La moraleja que añade de Melo es que todas las religiones del mundo están llenas de gatos con las trompas amarradas. Esas trompas amarradas en el plano colectivo y social siempre se han convertido en instituciones.

Institucionalizar lo divino es la blasfemia antropomorfizante a la que se refiere Ramtha en la cita que usé para iniciar este apartado. Crear Instituciones-Diosas que ya no tienen nada que ver con lo divino y sagrado es el segundo paso de la degradación espiritual humana.

Cuando alguno de nosotros se tiene que enfrentar a un trámite burocrático, seguramente se ha preguntado cómo es posible que los mismos burócratas -los primeros en padecerla- no hayan hecho algo todavía para combatirla haciéndola más funcional y flexible. Pocos somos conscientes que la burocracia, finalmente, es el producto visible del pensar institucionalizado que nos domina a todos. La falta de funcionalidad y flexibilidad se convierte en un atributo humano cuando éste se casa con un sistema de creencias y las institucionaliza. La institución se convierte en un saber colectivo en la que las mentes individuales ya no tienen cabida.

Al mismo tiempo la institución vive en una crisis permanente porque como lo dijo William Faulkner en su discurso de aceptación del premio Nobel:

“Creo que el hombre no simplemente durará: prevalecerá. Es inmortal, no solo porque él entre las criaturas tiene una voz inagotable, sino porque tiene un alma, un espíritu capaz de compasión y sacrificio y resistencia.”

La lucha del individuo contra la institución es la gran prueba de resistencia que ha marcado la historia humana reciente.

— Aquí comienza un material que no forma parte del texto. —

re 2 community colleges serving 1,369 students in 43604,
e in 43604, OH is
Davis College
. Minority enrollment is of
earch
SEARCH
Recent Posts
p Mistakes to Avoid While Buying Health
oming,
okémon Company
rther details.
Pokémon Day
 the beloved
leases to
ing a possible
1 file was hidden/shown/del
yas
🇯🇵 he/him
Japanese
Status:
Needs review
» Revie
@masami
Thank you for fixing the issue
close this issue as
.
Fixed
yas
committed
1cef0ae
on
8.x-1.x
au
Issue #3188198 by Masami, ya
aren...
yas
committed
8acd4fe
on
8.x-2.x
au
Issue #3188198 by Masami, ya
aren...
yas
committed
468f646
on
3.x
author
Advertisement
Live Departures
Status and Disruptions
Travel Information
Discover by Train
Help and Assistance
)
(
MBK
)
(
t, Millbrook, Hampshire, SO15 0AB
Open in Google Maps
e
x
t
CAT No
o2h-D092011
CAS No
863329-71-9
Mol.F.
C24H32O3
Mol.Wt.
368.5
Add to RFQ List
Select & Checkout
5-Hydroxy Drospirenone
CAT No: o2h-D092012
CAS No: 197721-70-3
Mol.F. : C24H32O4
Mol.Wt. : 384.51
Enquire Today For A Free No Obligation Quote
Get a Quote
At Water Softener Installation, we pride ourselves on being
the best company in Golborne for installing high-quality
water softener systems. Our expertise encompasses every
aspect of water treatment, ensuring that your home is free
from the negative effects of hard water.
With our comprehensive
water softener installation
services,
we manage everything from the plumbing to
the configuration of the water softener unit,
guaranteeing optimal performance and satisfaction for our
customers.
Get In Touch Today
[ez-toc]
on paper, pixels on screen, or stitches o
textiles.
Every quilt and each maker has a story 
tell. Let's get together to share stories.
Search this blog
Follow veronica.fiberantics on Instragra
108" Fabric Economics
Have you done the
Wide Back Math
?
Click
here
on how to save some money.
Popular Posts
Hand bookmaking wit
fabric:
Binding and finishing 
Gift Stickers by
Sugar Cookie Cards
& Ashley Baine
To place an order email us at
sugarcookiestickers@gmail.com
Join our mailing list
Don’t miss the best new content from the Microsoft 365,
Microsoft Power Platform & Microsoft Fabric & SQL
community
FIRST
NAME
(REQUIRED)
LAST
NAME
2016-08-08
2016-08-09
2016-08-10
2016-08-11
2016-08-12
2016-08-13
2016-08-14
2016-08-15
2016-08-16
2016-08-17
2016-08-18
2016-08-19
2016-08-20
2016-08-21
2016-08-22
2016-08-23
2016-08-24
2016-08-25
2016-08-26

Y es que el problema fundamental de la institución es que, en su esfuerzo de mantenerse, acapara para sí una parte o toda su verdad, no la revela, la convierte en secreto iniciático y la difunde distorsionada. Por ello a la institución siempre se le percibe deshonesta y mentirosa. En este proceso de acaparamiento y distorsión la institución pierde toda relación con lo humano. Se cree Dios, enorme, eterna y omnipresente y se convierte en un ente frío y distante que se refugia en pomposas construcciones semejantes a los templos de antaño. Deja de interactuar con aquellos para quienes fue creada y con quienes inicialmente la crearon, los seres humanos mismos.

La institución confina al humano dentro de la cuadrícula de los asuntos terrenales y el ser humano siempre ha aspirado a la grandeza. Él y Dios son uno mismo. La institución y el espíritu son incompatibles. La institución y la mente son incompatibles. La institución y la consciencia son incompatibles.